How to Identify and Collect Data in Clinical Trials

How to Identify and Collect Data in Clinical Trials

John McGee

Most clinical trials involve collecting data in some way or another. It’s essential that you know the basics of clinical trial data collection so you can adequately report on your trial’s results.

In this post, we’ll explain how data is collected in clinical trials and the different ways in which it is analyzed. We’ll also explain what you can do if you miss data collection deadlines and how to handle data discrepancies.

How Data is Collected in Clinical Trials

Data collection in clinical trials happens on a few different levels. Data is collected from the trial subjects, sites involved in the trial, and other parties associated with the trial. Below, we’ll explain these kinds of data collection and give some examples to help you understand how they work.

Clinical Trial Subjects

In most cases, the only data collected from clinical trial subjects is when they come in for their regular appointments and treatment. When a subject visits the clinic, they may be asked to fill out a questionnaire or tally sheet that gives specific information about how they’re doing with their treatment.

Sites Involved in the Trial

Data is usually gathered from sites involved in the trial regularly. Sites involved in the trial may be asked to send specific information about their site, such as how many patients are being treated there, what kinds of treatment they’re receiving, and how subjects are doing with their treatments.

Third Parties Associated with Trial

When data is collected from third parties associated with the trial, they may gather information about how many patients are being treated at each site and what kinds of treatments they’re receiving.

5 Ways to Analyze Data in Clinical Trials

Data collected from clinical trials is usually analyzed by the CRO or statistician who helped design the trial. There are several different types of statistical analyses used to evaluate data in clinical trials, but most of them boil down to these kinds:

1. Descriptive Statistics

Descriptive statistics describe a set of observations, such as the number of patients, average treatment response, and counts of identified adverse events.

2. Statistical Tests

Statistical tests conduct a hypothesis test to make inferences about population parameters from a sample dataset. They may include confidence intervals for the true mean or proportions based on a sample or compare two populations using the differences in their sample means.

3. Hypothesis Testing

Hypothesis testing is used to make inferences about population parameters. For example, hypothesis tests may be used to determine whether there’s a difference between groups concerning treatment outcomes or adverse events.

4. Regression Analyses

Regression analyses are used to study the relationship between variables. For example, they may be used to see how well a subject’s changes in certain lab tests correlate with their corresponding changes in health conditions.

5. Measure of Association

This kind of analysis is used to determine whether two variables are related or not, such as whether a subject’s age at the time of treatment is related to specific health conditions.

How to Prevent and Treat Missing Data in Clinical Trials

Missing data are common in clinical trials, but it’s important to take steps to avoid missing data as much as possible. If you have some missing observations on your dataset, there are several ways to handle this situation that don’t compromise the quality or integrity of your results.

Complete Case Analysis

Complete case analysis is the simplest method for dealing with missing data—it excludes observations that have been recorded as missing from all analyses.

Available Case Analysis

The available case analysis includes only those observations where all variables are available, which leaves out a large number of subjects.

Imputation of Values

This technique assumes values were missing because of random chance. It substitutes the mean of the available observations for each missing value, leading to bias if there’s any overall trend in the data.

Multiple Imputation

Multiple imputation is a more accurate technique that uses statistical methods to create multiple copies of your dataset with different imputed values for each missing point. Then, your analysis is conducted separately over each dataset to make overall inferences from the combined output of all datasets.

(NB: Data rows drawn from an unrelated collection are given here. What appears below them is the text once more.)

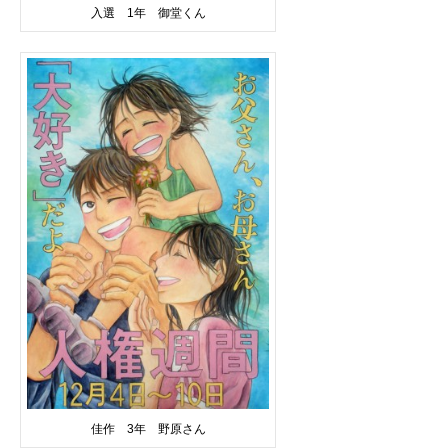
入選 1年 御堂くん
佳作 3年 野原さん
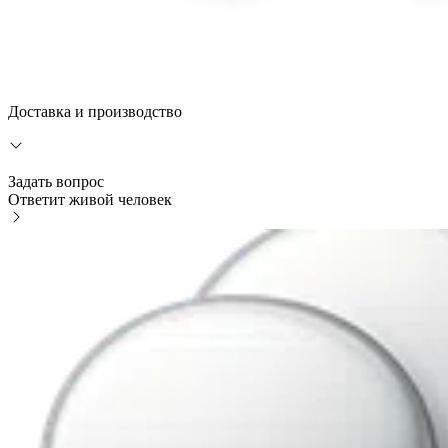
Доставка и производство
Задать вопрос
Ответит живой человек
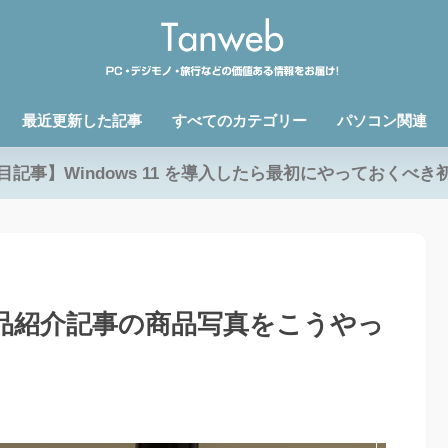
最近更新した記事
すべてのカテゴリー
パソコン関連
目記事】Windows 11 を導入したら最初にやっておくべき
商品紹介記事の商品写真をこうやっ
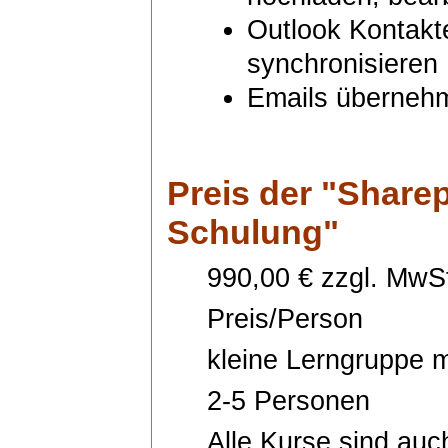
Outlook Kontakte
synchronisieren
Emails überneh
Preis
der "Sharep
Schulung"
990,00 € zzgl. MwSt
Preis/Person
kleine Lerngruppe m
2-5 Personen
Alle Kurse sind auc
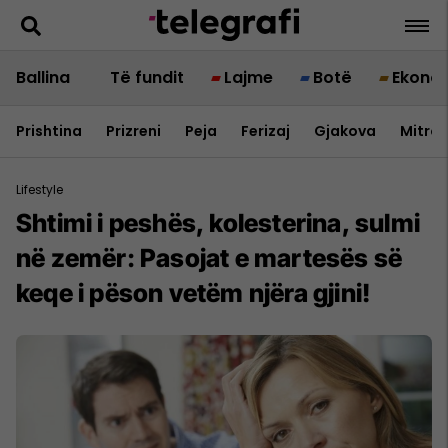
Ballina
Të fundit
Lajme
Botë
Ekono
Prishtina
Prizreni
Peja
Ferizaj
Gjakova
Mitrov
Lifestyle
Shtimi i peshës, kolesterina, sulmi
në zemër: Pasojat e martesës së
keqe i pëson vetëm njëra gjini!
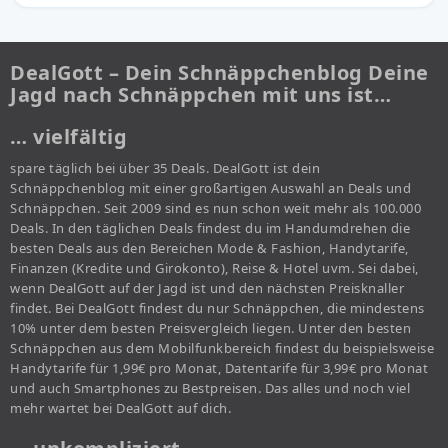
DealGott – Dein Schnäppchenblog Deine
Jagd nach Schnäppchen mit uns ist…
… vielfältig
spare täglich bei über 35 Deals. DealGott ist dein
Schnäppchenblog mit einer großartigen Auswahl an Deals und
Schnäppchen. Seit 2009 sind es nun schon weit mehr als 100.000
Deals. In den täglichen Deals findest du im Handumdrehen die
besten Deals aus den Bereichen Mode & Fashion, Handytarife,
Finanzen (Kredite und Girokonto), Reise & Hotel uvm. Sei dabei,
wenn DealGott auf der Jagd ist und den nächsten Preisknaller
findet. Bei DealGott findest du nur Schnäppchen, die mindestens
10% unter dem besten Preisvergleich liegen. Unter den besten
Schnäppchen aus dem Mobilfunkbereich findest du beispielsweise
Handytarife für 1,99€ pro Monat, Datentarife für 3,99€ pro Monat
und auch Smartphones zu Bestpreisen. Das alles und noch viel
mehr wartet bei DealGott auf dich.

Last Observation Carried Forward (LOCF)

This method excludes observations recorded as missing and replaces them with the last non-missing value for that subject before treatment stopped. This approach should not be used if the last data point is after a subject was no longer on the study.

Data in Clinical Trials Wrap Up

Data collection, analysis, and reporting is an integral part of clinical trials. As you can see, there’s a lot to do when it comes to clinical trial data collection and analysis. Ensure you know all of the requirements around these processes before you start your next trial, or you could face adverse consequences down the road.